◆ **TASK INSTRUCTIONS**
Please repeat the records exactly, keeping the pictures out.

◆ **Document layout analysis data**
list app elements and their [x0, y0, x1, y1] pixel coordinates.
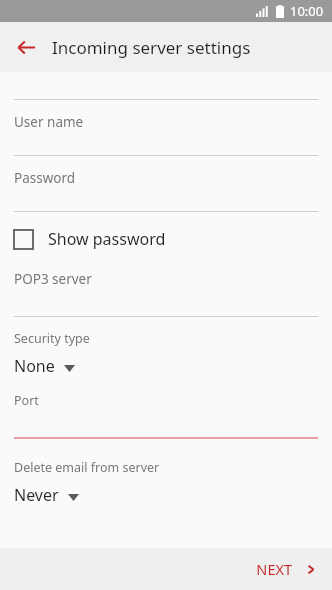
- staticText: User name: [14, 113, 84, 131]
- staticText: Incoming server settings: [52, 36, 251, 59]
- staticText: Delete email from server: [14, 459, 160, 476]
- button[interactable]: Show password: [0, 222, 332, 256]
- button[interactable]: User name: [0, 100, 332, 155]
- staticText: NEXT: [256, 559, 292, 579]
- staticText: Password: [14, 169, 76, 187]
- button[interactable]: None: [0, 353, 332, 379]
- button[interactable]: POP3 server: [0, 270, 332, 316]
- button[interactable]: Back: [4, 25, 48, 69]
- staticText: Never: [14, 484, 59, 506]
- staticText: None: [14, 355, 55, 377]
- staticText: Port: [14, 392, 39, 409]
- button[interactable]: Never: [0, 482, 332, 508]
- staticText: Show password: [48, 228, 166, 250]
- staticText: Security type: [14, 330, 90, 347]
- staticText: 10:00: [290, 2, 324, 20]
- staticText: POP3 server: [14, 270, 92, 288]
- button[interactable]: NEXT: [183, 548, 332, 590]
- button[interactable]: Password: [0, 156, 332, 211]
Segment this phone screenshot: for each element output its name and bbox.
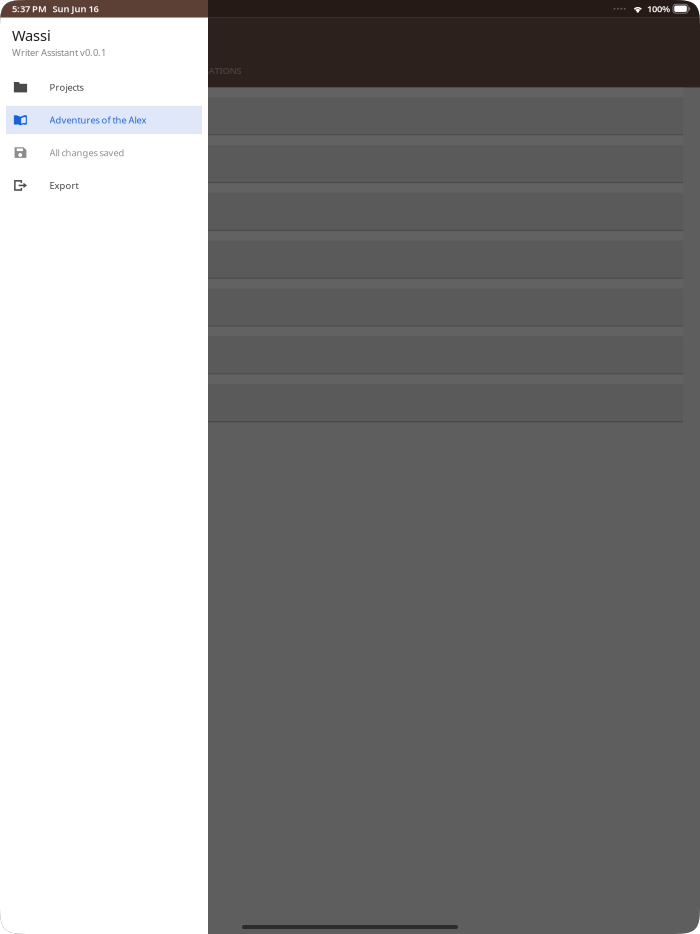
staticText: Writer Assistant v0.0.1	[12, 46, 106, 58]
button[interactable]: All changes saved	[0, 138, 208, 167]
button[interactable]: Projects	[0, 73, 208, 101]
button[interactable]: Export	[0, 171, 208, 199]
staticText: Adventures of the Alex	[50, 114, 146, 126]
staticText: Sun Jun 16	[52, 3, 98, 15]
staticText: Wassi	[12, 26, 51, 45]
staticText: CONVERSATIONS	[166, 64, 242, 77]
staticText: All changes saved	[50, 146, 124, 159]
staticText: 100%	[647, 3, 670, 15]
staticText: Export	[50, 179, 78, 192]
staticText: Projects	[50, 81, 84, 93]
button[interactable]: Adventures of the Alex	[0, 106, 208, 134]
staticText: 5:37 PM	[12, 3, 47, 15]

◆ **RESPONSE FOR THIS EXERCISE**
list app elements and their [x0, y0, x1, y1] pixel coordinates.
- staticText: User name: [14, 113, 84, 131]
- staticText: Incoming server settings: [52, 36, 251, 59]
- staticText: Delete email from server: [14, 459, 160, 476]
- button[interactable]: Show password: [0, 222, 332, 256]
- button[interactable]: User name: [0, 100, 332, 155]
- staticText: NEXT: [256, 559, 292, 579]
- staticText: Password: [14, 169, 76, 187]
- button[interactable]: None: [0, 353, 332, 379]
- button[interactable]: POP3 server: [0, 270, 332, 316]
- button[interactable]: Back: [4, 25, 48, 69]
- staticText: Never: [14, 484, 59, 506]
- staticText: None: [14, 355, 55, 377]
- staticText: Port: [14, 392, 39, 409]
- button[interactable]: Never: [0, 482, 332, 508]
- staticText: Show password: [48, 228, 166, 250]
- staticText: Security type: [14, 330, 90, 347]
- staticText: 10:00: [290, 2, 324, 20]
- staticText: POP3 server: [14, 270, 92, 288]
- button[interactable]: NEXT: [183, 548, 332, 590]
- button[interactable]: Password: [0, 156, 332, 211]
Segment this phone screenshot: for each element output its name and bbox.
staticText: Writer Assistant v0.0.1	[12, 46, 106, 58]
button[interactable]: All changes saved	[0, 138, 208, 167]
button[interactable]: Projects	[0, 73, 208, 101]
button[interactable]: Export	[0, 171, 208, 199]
staticText: Adventures of the Alex	[50, 114, 146, 126]
staticText: Sun Jun 16	[52, 3, 98, 15]
staticText: Wassi	[12, 26, 51, 45]
staticText: CONVERSATIONS	[166, 64, 242, 77]
staticText: All changes saved	[50, 146, 124, 159]
staticText: 100%	[647, 3, 670, 15]
staticText: Export	[50, 179, 78, 192]
staticText: Projects	[50, 81, 84, 93]
button[interactable]: Adventures of the Alex	[0, 106, 208, 134]
staticText: 5:37 PM	[12, 3, 47, 15]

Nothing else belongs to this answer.